MATERIALS PROVIDED:
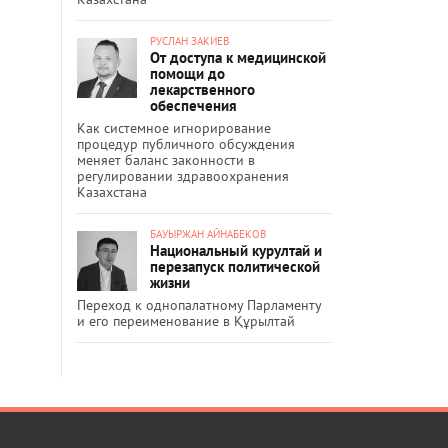
РУСЛАН ЗАКИЕВ
От доступа к медицинской
помощи до
лекарственного
обеспечения
Как системное игнорирование
процедур публичного обсуждения
меняет баланс законности в
регулировании здравоохранения
Казахстана
БАУЫРЖАН АЙНАБЕКОВ
Национальный курултай и
перезапуск политической
жизни
Переход к однопалатному Парламенту
и его переименование в Құрылтай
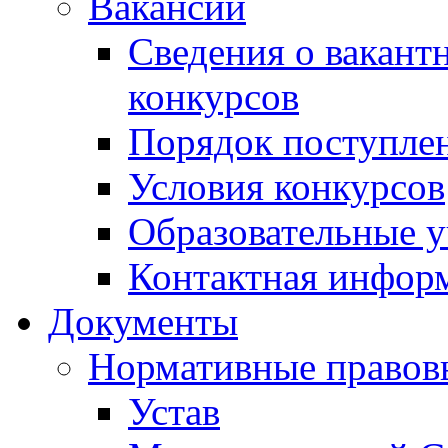
Вакансии
Сведения о вакант
конкурсов
Порядок поступлен
Условия конкурсов
Образовательные 
Контактная инфор
Документы
Нормативные правов
Устав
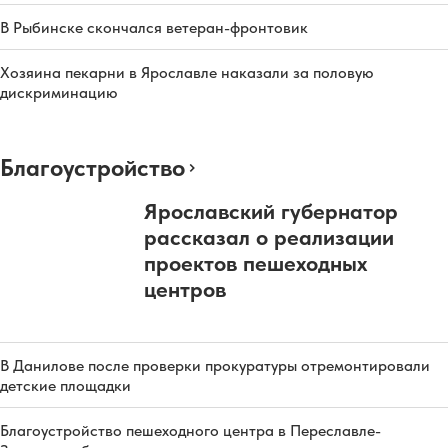
В Рыбинске скончался ветеран-фронтовик
Хозяина пекарни в Ярославле наказали за половую
дискриминацию
Благоустройство
Ярославский губернатор
рассказал о реализации
проектов пешеходных
центров
В Данилове после проверки прокуратуры отремонтировали
детские площадки
Благоустройство пешеходного центра в Переславле-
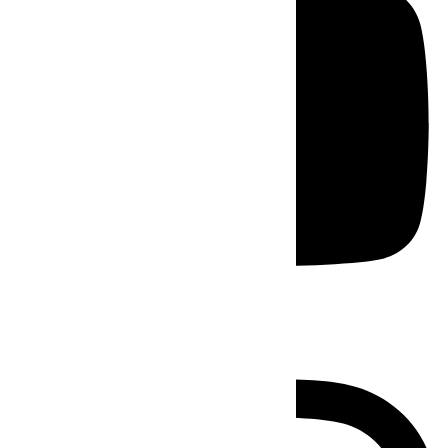
Instagram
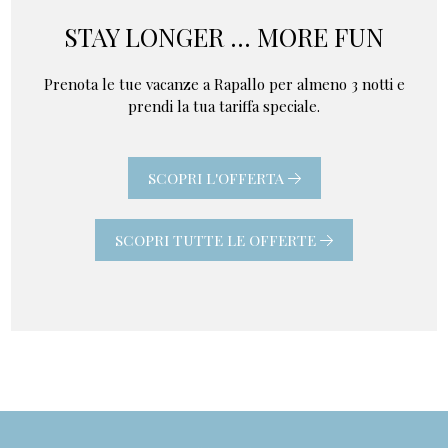
STAY LONGER ... MORE FUN
Prenota le tue vacanze a Rapallo per almeno 3 notti e
prendi la tua tariffa speciale.
SCOPRI L'OFFERTA
SCOPRI TUTTE LE OFFERTE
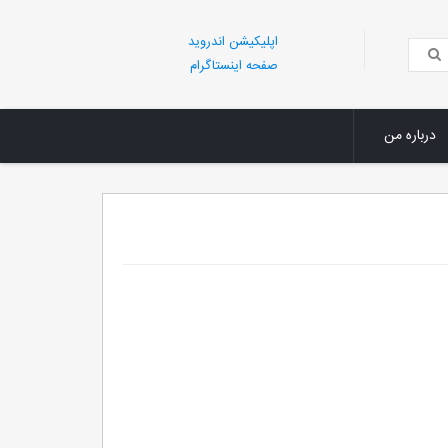
اپلیکیشن اندروید
صفحه اینستاگرام
درباره من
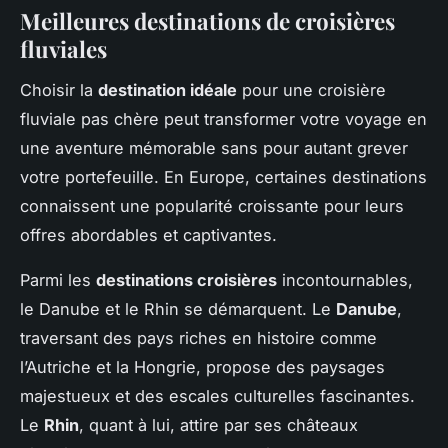
Meilleures destinations de croisières
fluviales
Choisir la
destination idéale
pour une croisière
fluviale pas chère peut transformer votre voyage en
une aventure mémorable sans pour autant grever
votre portefeuille. En Europe, certaines destinations
connaissent une popularité croissante pour leurs
offres abordables et captivantes.
Parmi les
destinations croisières
incontournables,
le Danube et le Rhin se démarquent. Le
Danube
,
traversant des pays riches en histoire comme
l’Autriche et la Hongrie, propose des paysages
majestueux et des escales culturelles fascinantes.
Le
Rhin
, quant à lui, attire par ses châteaux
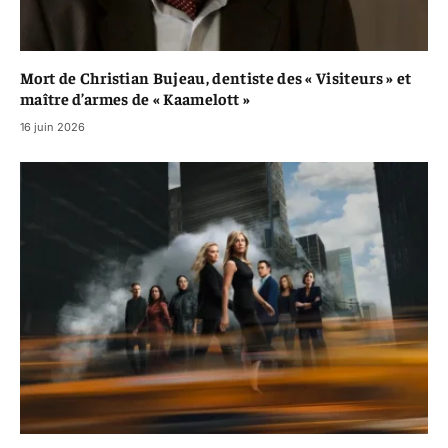
Mort de Christian Bujeau, dentiste des « Visiteurs » et
maître d’armes de « Kaamelott »
16 juin 2026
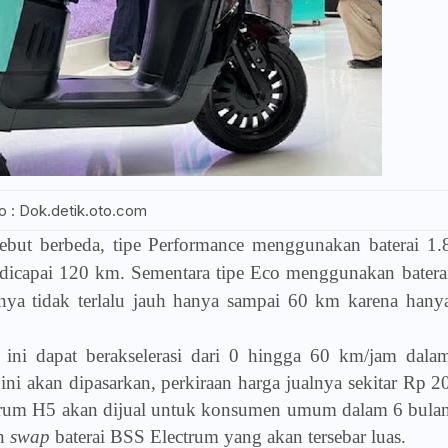
o : Dok.detik.oto.com
ebut berbeda, tipe Performance menggunakan baterai 1.
 dicapai 120 km. Sementara tipe Eco menggunakan batera
nya tidak terlalu jauh hanya sampai 60 km karena hany
ik ini dapat berakselerasi dari 0 hingga 60 km/jam dala
ini akan dipasarkan, perkiraan harga jualnya sekitar Rp 2
ctrum H5 akan dijual untuk konsumen umum dalam 6 bula
un
swap
baterai BSS Electrum yang akan tersebar luas.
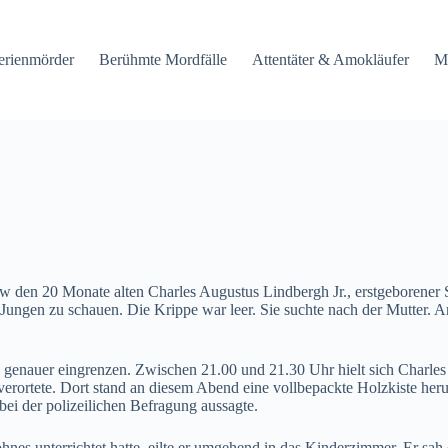
erienmörder
Berühmte Mordfälle
Attentäter & Amokläufer
M
en 20 Monate alten Charles Augustus Lindbergh Jr., erstgeborener S
Jungen zu schauen. Die Krippe war leer. Sie suchte nach der Mutter
 genauer eingrenzen. Zwischen 21.00 und 21.30 Uhr hielt sich Charles 
erortete. Dort stand an diesem Abend eine vollbepackte Holzkiste heru
bei der polizeilichen Befragung aussagte.
unterrichtet hatte, eilte er umgehend in das Kinderzimmer. Er sah di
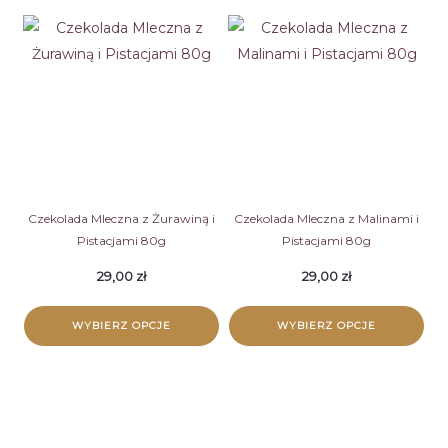
produkt
produkt
ma
ma
wiele
wiele
wariantów.
wariantów.
Opcje
Opcje
można
można
wybrać
wybrać
na
na
stronie
stronie
Czekolada Mleczna z Żurawiną i
Czekolada Mleczna z Malinami i
Pistacjami 80g
Pistacjami 80g
produktu
produktu
29,00
zł
29,00
zł
WYBIERZ OPCJE
WYBIERZ OPCJE
Ten
Ten
produkt
produkt
ma
ma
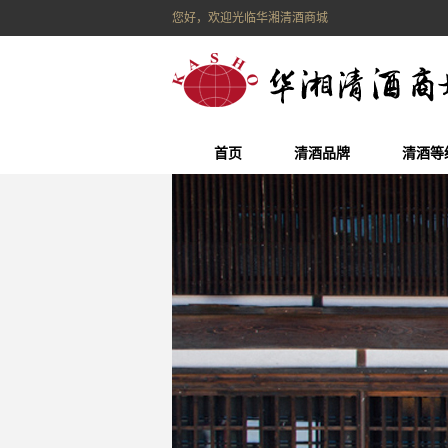
您好，欢迎光临华湘清酒商城
首页
清酒品牌
清酒等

ABOUT THIS EXERCISE:
Keep to the lines above from the line with "16 juin 2026" to the line with "Berühmte Mordfälle", and set down exactly those, inclusive, with nothing else and every picture left out.

ANSWER SPACE:
16 juin 2026
o : Dok.detik.oto.com
ebut berbeda, tipe Performance menggunakan baterai 1.
 dicapai 120 km. Sementara tipe Eco menggunakan batera
nya tidak terlalu jauh hanya sampai 60 km karena hany
ik ini dapat berakselerasi dari 0 hingga 60 km/jam dala
ini akan dipasarkan, perkiraan harga jualnya sekitar Rp 2
ctrum H5 akan dijual untuk konsumen umum dalam 6 bula
un
swap
baterai BSS Electrum yang akan tersebar luas.
erienmörder
Berühmte Mordfälle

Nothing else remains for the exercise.